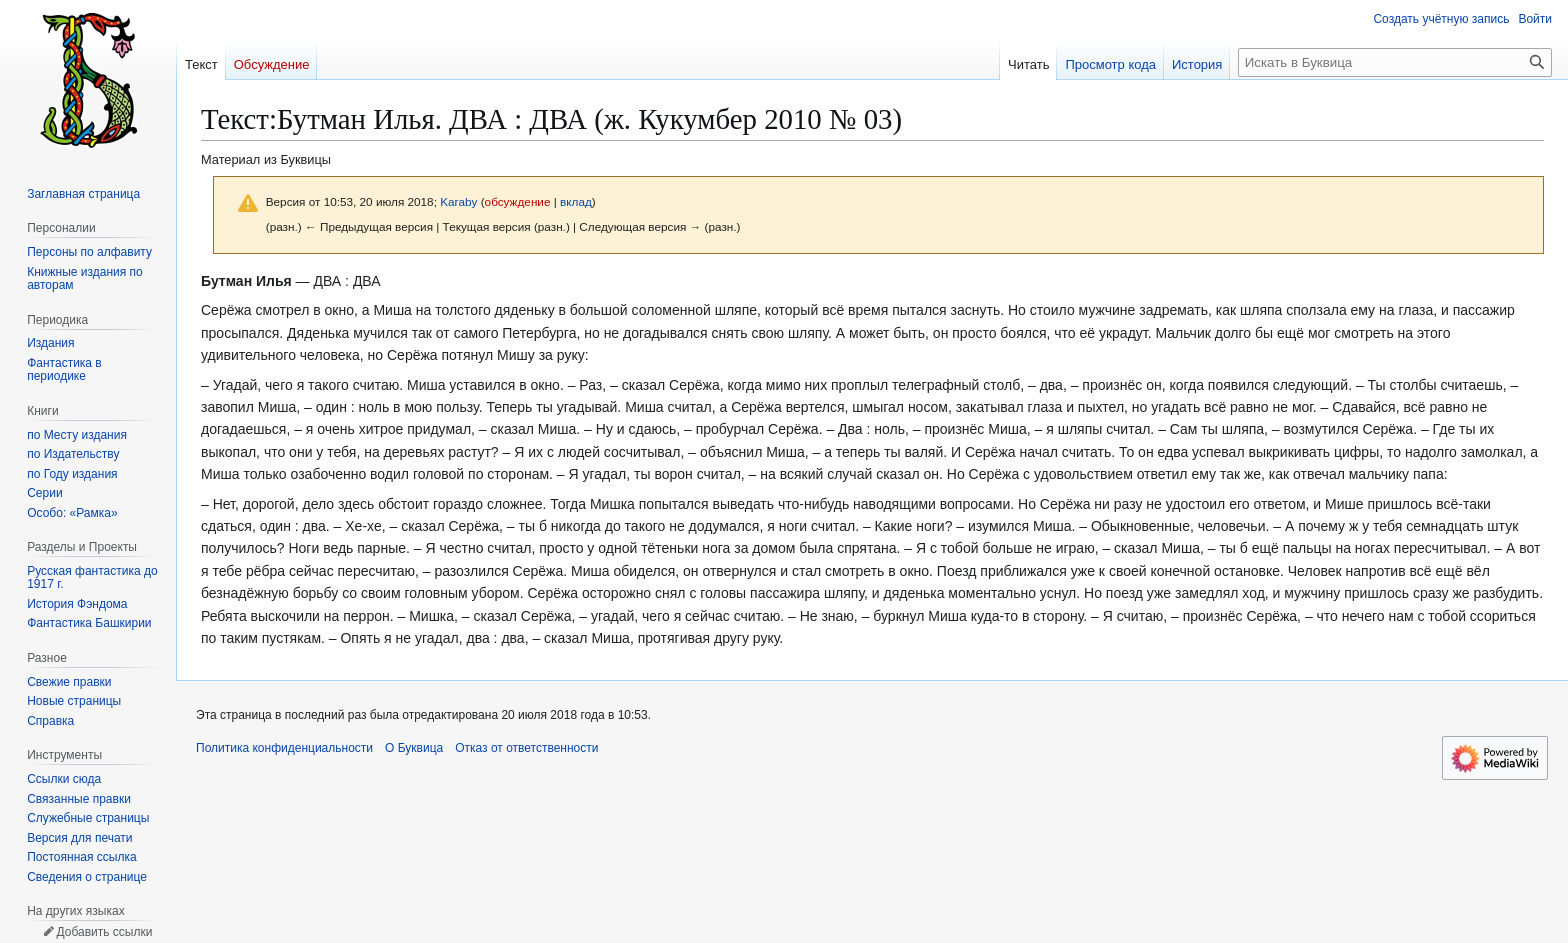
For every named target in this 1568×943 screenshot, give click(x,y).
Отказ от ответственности (526, 748)
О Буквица (414, 748)
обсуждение (518, 201)
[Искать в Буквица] (1395, 62)
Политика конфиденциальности (284, 748)
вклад (576, 201)
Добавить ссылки (104, 932)
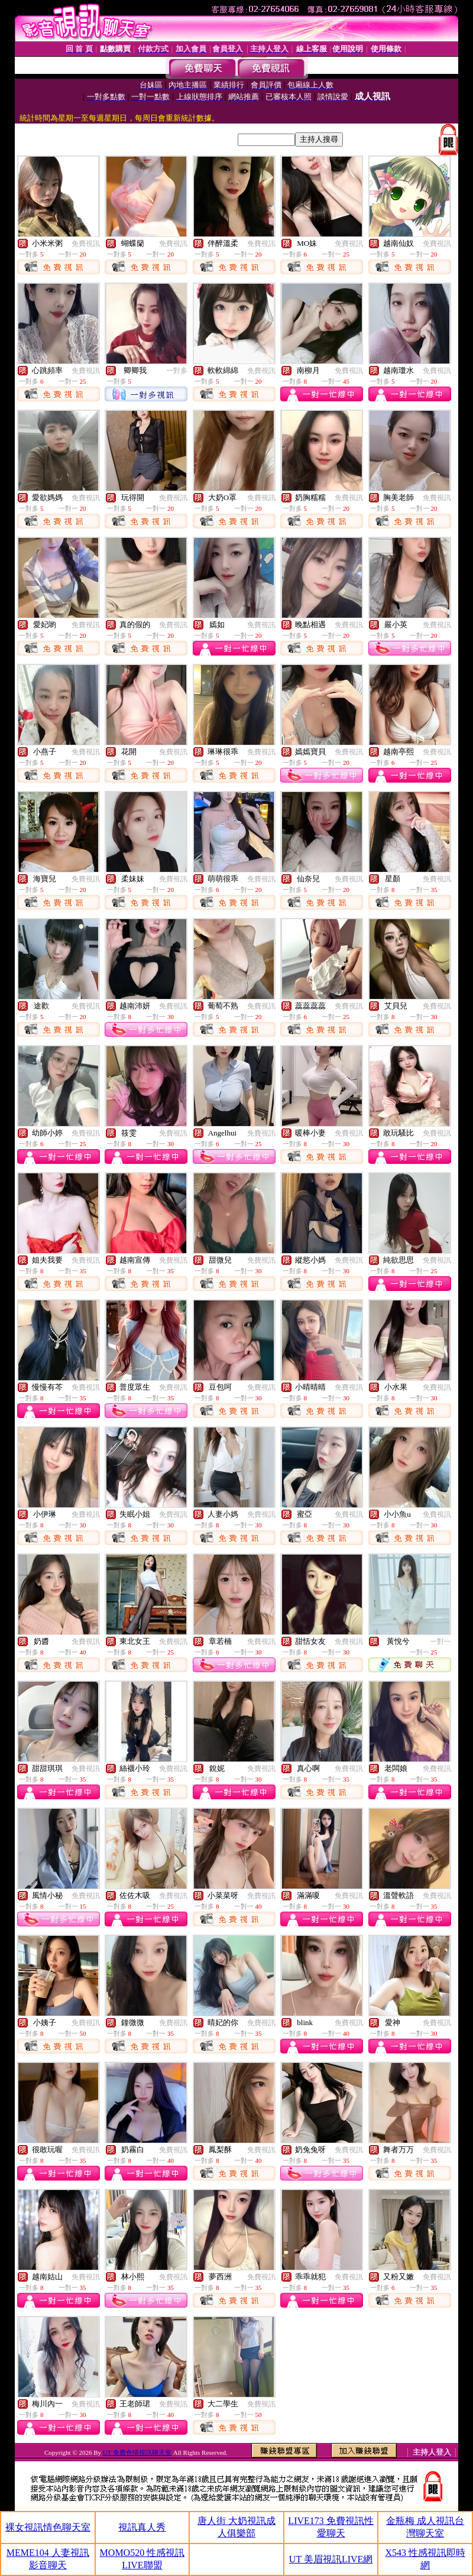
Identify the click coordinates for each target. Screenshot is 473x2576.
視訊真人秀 (142, 2527)
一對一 (440, 1641)
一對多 (176, 370)
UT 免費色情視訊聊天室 (137, 2452)
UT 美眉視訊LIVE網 (330, 2559)
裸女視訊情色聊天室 (47, 2527)
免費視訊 (86, 243)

****************

• Task item:
Extract the part of the records that opens with the line containing "Отказ от ответственности (526, 748)" and closes with the line containing "UT 免費色情視訊聊天室 (137, 2452)". Take only those lines, exactly, and no pictures.

• Answer to the exercise:
Отказ от ответственности (526, 748)
О Буквица (414, 748)
обсуждение (518, 201)
[Искать в Буквица] (1395, 62)
Политика конфиденциальности (284, 748)
вклад (576, 201)
Добавить ссылки (104, 932)
Identify the click coordinates for each target. Screenshot is 473x2576.
視訊真人秀 (142, 2527)
一對一 (440, 1641)
一對多 (176, 370)
UT 免費色情視訊聊天室 (137, 2452)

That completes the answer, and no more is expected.